Data items:
+---+
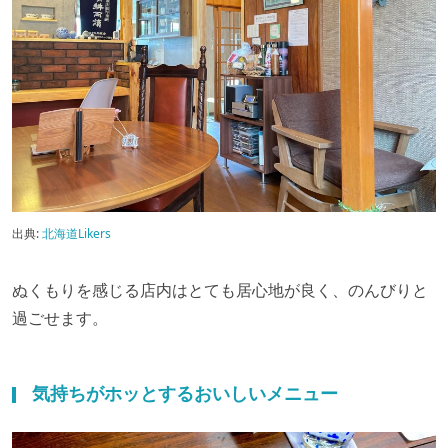
出典:
北海道Likers
ぬくもりを感じる店内はとても居心地が良く、のんびりと
過ごせます。
気持ちがホッとするおいしいメニュー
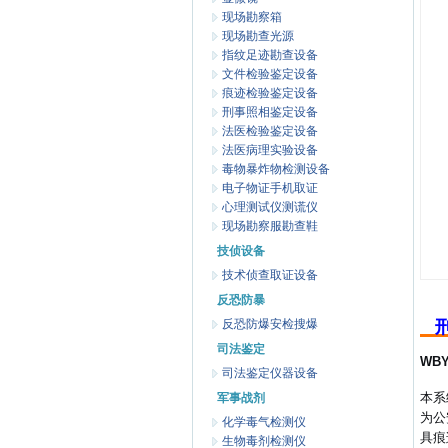
现场勘察箱
现场勘查光源
指纹足迹勘查设备
文件检验鉴定设备
痕迹检验鉴定设备
刑事照相鉴定设备
法医检验鉴定设备
法医病理实验设备
毒物暴炸物检测设备
电子物证手机取证
心理测试仪测谎仪
现场勘察服勘查鞋
技侦设备
技术侦查取证设备
反恐防暴
反恐防爆安检搜爆
司法鉴定
WB
司法鉴定仪器设备
本系
军事战剂
为公
化学毒气检测仪
具痕
生物毒剂检测仪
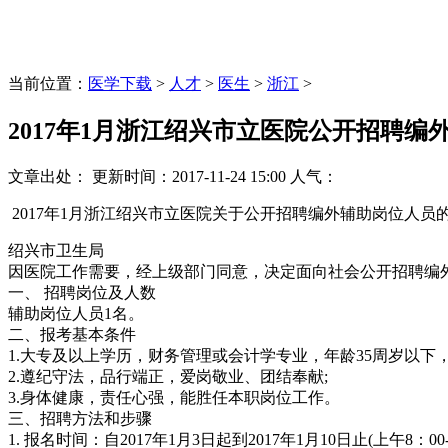
当前位置：
医学下载
>
人才
>
医生
>
浙江
>
2017年1月浙江绍兴市立医院公开招聘编
文章出处：
更新时间：
2017-11-24 15:00
人气：
2017年1月浙江绍兴市立医院关于公开招聘编外辅助岗位人员
绍兴市卫生局
因医院工作需要，经上级部门同意，决定面向社会公开招聘编
一、 招聘岗位及人数
辅助岗位人员1名。
二、报考基本条件
1.大专及以上学历，财务管理或会计学专业，年龄35周岁以下
2.遵纪守法，品行端正，爱岗敬业、团结奉献;
3.身体健康，责任心强，能胜任本职岗位工作。
三、招聘方法和步骤
1. 报名时间：自2017年1月3日起到2017年1月10日止(上午8：00-1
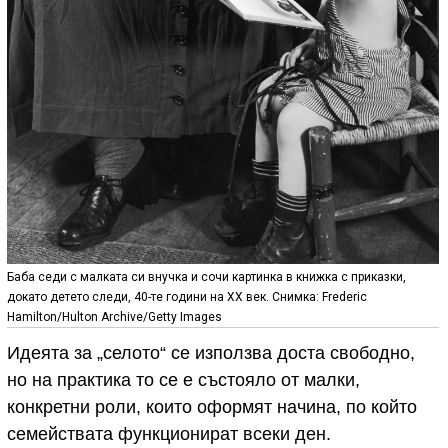
Баба седи с малката си внучка и сочи картинка в книжка с приказки,
докато детето следи, 40-те години на XX век. Снимка: Frederic
Hamilton/Hulton Archive/Getty Images
Идеята за „селото“ се използва доста свободно,
но на практика то се е състояло от малки,
конкретни роли, които оформят начина, по който
семействата функционират всеки ден.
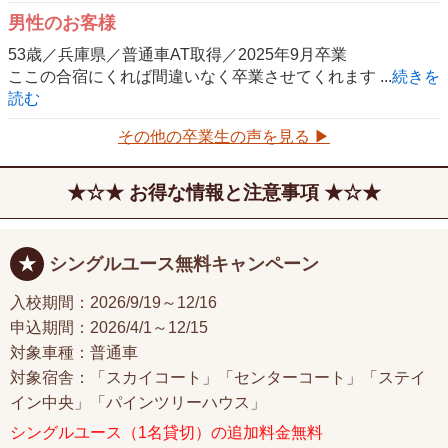
男性のお客様
53歳／兵庫県／普通車AT取得／2025年9月卒業
ここの合宿にくれば間違いなく卒業させてくれます ...
続きを
読む
その他の卒業生の声を見る ▶
お得な情報と注意事項
シングルユース無料キャンペーン
入校期間：2026/
9/19～12/16
申込期間：2026/4/1～12/15
対象車種：普通車
対象宿舎：「スカイコート」「センターコート」「ステイ
イン中央」「パインツリーハウス」
シングルユース（1名貸切）の追加料金無料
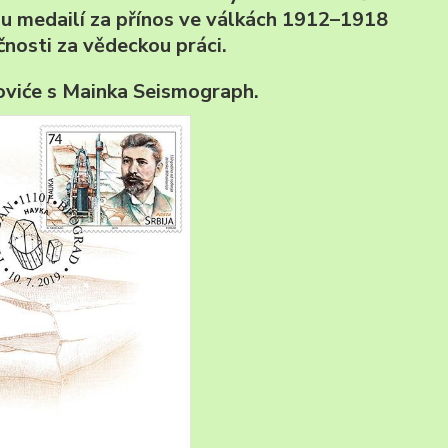
u medailí za přínos ve válkách 1912–1918
nosti za vědeckou práci.
oviće s Mainka Seismograph.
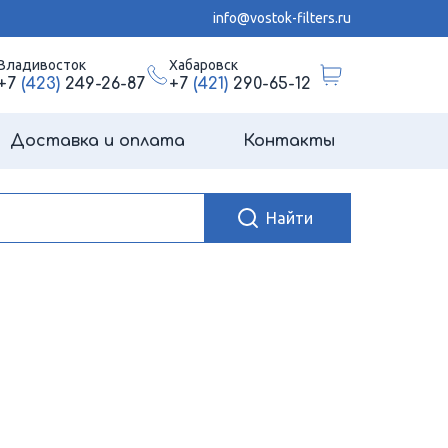
info@vostok-filters.ru
Владивосток
Хабаровск
+7
(423)
249-26-87
+7
(421)
290-65-12
Доставка и оплата
Контакты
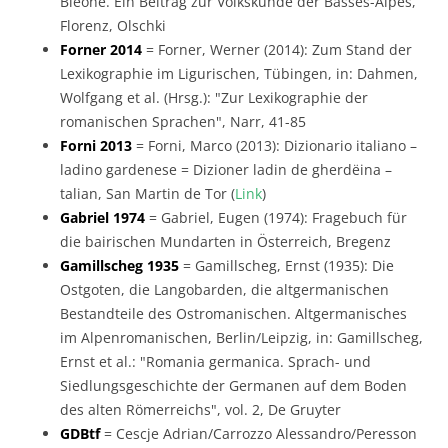
Bléone. Ein Beitrag zur Volkskunde der Basses-Alpes,
Florenz, Olschki
Forner 2014
= Forner, Werner (2014): Zum Stand der
Lexikographie im Ligurischen, Tübingen, in: Dahmen,
Wolfgang et al. (Hrsg.): "Zur Lexikographie der
romanischen Sprachen", Narr, 41-85
Forni 2013
= Forni, Marco (2013): Dizionario italiano –
ladino gardenese = Dizioner ladin de gherdëina –
talian, San Martin de Tor (
Link
)
Gabriel 1974
= Gabriel, Eugen (1974): Fragebuch für
die bairischen Mundarten in Österreich, Bregenz
Gamillscheg 1935
= Gamillscheg, Ernst (1935): Die
Ostgoten, die Langobarden, die altgermanischen
Bestandteile des Ostromanischen. Altgermanisches
im Alpenromanischen, Berlin/Leipzig, in: Gamillscheg,
Ernst et al.: "Romania germanica. Sprach- und
Siedlungsgeschichte der Germanen auf dem Boden
des alten Römerreichs", vol. 2, De Gruyter
GDBtf
= Cescje Adrian/Carrozzo Alessandro/Peresson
+---+
- [Exercise details]:
How many of the lines above include the word "Forner"? Respond with the number alone.

- [Output of the exercise]:
2